Saved entries:
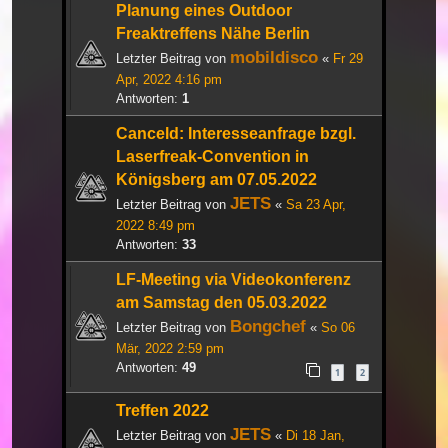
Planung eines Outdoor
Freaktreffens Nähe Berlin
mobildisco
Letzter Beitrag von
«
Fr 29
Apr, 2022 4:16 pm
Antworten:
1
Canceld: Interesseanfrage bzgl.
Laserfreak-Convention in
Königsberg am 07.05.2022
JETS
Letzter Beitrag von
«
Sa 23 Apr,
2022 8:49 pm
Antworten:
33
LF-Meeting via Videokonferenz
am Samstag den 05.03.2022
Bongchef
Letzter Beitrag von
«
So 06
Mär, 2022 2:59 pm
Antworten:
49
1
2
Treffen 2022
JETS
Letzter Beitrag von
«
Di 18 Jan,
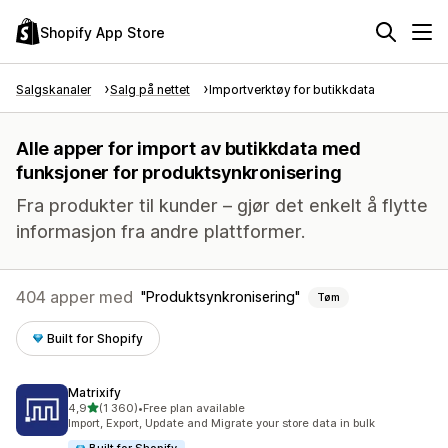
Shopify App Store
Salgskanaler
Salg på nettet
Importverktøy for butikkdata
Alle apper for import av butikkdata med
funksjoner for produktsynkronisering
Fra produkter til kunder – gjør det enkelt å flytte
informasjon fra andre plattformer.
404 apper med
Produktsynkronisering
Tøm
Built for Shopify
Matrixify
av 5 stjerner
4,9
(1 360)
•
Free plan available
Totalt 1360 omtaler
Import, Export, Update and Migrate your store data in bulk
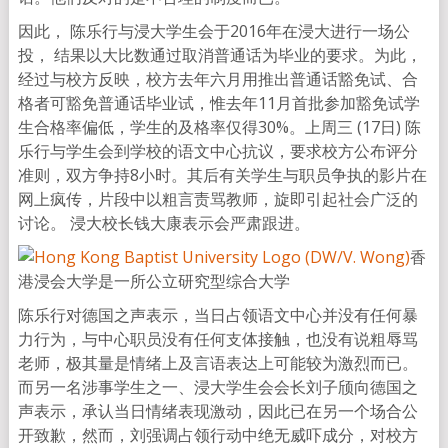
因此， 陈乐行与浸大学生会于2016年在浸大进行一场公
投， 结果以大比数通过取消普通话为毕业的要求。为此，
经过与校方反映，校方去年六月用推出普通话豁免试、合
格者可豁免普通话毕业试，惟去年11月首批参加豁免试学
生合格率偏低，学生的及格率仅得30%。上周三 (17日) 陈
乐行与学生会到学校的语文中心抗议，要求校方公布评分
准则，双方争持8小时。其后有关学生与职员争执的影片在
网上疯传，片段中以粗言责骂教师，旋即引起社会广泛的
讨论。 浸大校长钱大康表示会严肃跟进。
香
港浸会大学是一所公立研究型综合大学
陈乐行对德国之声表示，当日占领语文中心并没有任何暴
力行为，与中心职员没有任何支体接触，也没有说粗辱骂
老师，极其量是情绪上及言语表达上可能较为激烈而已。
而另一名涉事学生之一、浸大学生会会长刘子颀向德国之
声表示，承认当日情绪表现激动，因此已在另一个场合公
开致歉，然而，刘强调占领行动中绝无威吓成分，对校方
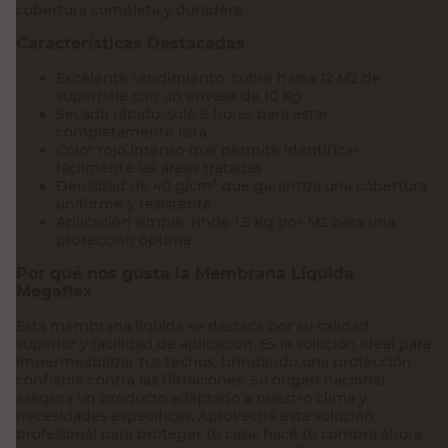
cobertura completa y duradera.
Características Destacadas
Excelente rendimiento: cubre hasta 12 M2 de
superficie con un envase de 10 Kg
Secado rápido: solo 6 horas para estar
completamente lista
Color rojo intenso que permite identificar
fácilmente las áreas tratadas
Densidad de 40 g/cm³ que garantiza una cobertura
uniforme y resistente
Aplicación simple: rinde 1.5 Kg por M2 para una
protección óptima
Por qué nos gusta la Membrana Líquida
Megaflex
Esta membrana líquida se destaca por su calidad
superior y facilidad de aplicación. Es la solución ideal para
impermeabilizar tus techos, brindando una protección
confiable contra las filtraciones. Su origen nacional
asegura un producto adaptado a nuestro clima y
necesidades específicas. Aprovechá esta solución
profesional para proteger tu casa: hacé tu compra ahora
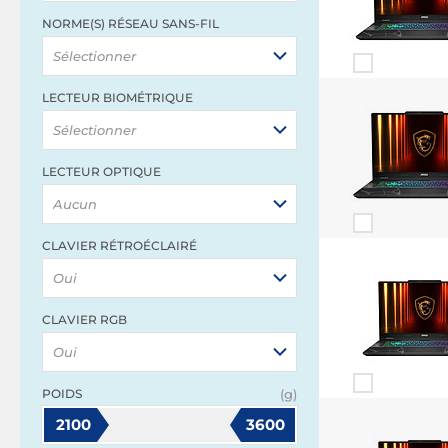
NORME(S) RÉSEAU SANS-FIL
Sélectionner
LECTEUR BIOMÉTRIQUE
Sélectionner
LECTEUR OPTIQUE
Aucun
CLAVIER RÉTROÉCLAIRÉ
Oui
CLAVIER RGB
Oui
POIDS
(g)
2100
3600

Work item:
Among the entries above, copy exactly only the lines starting with the one containing "Densidad de 40" and going through the one containing "superior y facilidad", both ends included.

Result of this exercise:
Densidad de 40 g/cm³ que garantiza una cobertura
uniforme y resistente
Aplicación simple: rinde 1.5 Kg por M2 para una
protección óptima
Por qué nos gusta la Membrana Líquida
Megaflex
Esta membrana líquida se destaca por su calidad
superior y facilidad de aplicación. Es la solución ideal para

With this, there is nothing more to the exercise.